Each line of the listing is to be copied exactly.

════════

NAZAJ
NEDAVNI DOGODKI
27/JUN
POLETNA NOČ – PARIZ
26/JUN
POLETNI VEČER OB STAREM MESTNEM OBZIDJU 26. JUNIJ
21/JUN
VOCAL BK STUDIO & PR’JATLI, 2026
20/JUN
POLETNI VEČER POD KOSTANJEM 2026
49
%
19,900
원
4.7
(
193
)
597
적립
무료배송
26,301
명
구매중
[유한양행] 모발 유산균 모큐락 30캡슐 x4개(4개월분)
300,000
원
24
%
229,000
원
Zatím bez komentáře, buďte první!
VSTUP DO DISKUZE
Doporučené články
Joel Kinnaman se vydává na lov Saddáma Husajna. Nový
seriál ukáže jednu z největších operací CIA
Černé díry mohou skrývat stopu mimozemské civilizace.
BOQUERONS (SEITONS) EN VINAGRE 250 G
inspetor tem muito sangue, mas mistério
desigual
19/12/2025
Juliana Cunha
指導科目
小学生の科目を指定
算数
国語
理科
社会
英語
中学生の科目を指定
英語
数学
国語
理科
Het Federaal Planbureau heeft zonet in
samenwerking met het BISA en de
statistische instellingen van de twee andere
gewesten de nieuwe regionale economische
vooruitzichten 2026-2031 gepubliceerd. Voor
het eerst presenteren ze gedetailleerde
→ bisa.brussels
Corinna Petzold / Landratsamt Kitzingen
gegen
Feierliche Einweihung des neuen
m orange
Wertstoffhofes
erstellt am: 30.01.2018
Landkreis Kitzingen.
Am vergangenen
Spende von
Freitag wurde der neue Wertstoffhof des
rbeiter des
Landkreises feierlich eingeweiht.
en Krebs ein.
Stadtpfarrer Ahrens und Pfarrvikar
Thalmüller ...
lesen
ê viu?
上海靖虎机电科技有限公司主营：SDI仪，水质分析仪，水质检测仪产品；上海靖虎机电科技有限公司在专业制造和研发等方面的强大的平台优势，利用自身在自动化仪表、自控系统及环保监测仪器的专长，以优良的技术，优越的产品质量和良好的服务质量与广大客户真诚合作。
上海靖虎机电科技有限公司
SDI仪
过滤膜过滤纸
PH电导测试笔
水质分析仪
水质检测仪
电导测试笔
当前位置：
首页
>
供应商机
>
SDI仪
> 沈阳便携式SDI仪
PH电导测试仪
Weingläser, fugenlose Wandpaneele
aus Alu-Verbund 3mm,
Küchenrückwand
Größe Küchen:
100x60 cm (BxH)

════════

• _RESULT_:
NAZAJ
NEDAVNI DOGODKI
27/JUN
POLETNA NOČ – PARIZ
26/JUN
POLETNI VEČER OB STAREM MESTNEM OBZIDJU 26. JUNIJ
21/JUN
VOCAL BK STUDIO & PR’JATLI, 2026
20/JUN
POLETNI VEČER POD KOSTANJEM 2026
49
%
19,900
원
4.7
(
193
)
597
적립
무료배송
26,301
명
구매중
[유한양행] 모발 유산균 모큐락 30캡슐 x4개(4개월분)
300,000
원
24
%
229,000
원
Zatím bez komentáře, buďte první!
VSTUP DO DISKUZE
Doporučené články
Joel Kinnaman se vydává na lov Saddáma Husajna. Nový
seriál ukáže jednu z největších operací CIA
Černé díry mohou skrývat stopu mimozemské civilizace.
BOQUERONS (SEITONS) EN VINAGRE 250 G
inspetor tem muito sangue, mas mistério
desigual
19/12/2025
Juliana Cunha
指導科目
小学生の科目を指定
算数
国語
理科
社会
英語
中学生の科目を指定
英語
数学
国語
理科
Het Federaal Planbureau heeft zonet in
samenwerking met het BISA en de
statistische instellingen van de twee andere
gewesten de nieuwe regionale economische
vooruitzichten 2026-2031 gepubliceerd. Voor
het eerst presenteren ze gedetailleerde
→ bisa.brussels
Corinna Petzold / Landratsamt Kitzingen
gegen
Feierliche Einweihung des neuen
m orange
Wertstoffhofes
erstellt am: 30.01.2018
Landkreis Kitzingen.
Am vergangenen
Spende von
Freitag wurde der neue Wertstoffhof des
rbeiter des
Landkreises feierlich eingeweiht.
en Krebs ein.
Stadtpfarrer Ahrens und Pfarrvikar
Thalmüller ...
lesen
ê viu?
上海靖虎机电科技有限公司主营：SDI仪，水质分析仪，水质检测仪产品；上海靖虎机电科技有限公司在专业制造和研发等方面的强大的平台优势，利用自身在自动化仪表、自控系统及环保监测仪器的专长，以优良的技术，优越的产品质量和良好的服务质量与广大客户真诚合作。
上海靖虎机电科技有限公司
SDI仪
过滤膜过滤纸
PH电导测试笔
水质分析仪
水质检测仪
电导测试笔
当前位置：
首页
>
供应商机
>
SDI仪
> 沈阳便携式SDI仪
PH电导测试仪
Weingläser, fugenlose Wandpaneele
aus Alu-Verbund 3mm,
Küchenrückwand
Größe Küchen:
100x60 cm (BxH)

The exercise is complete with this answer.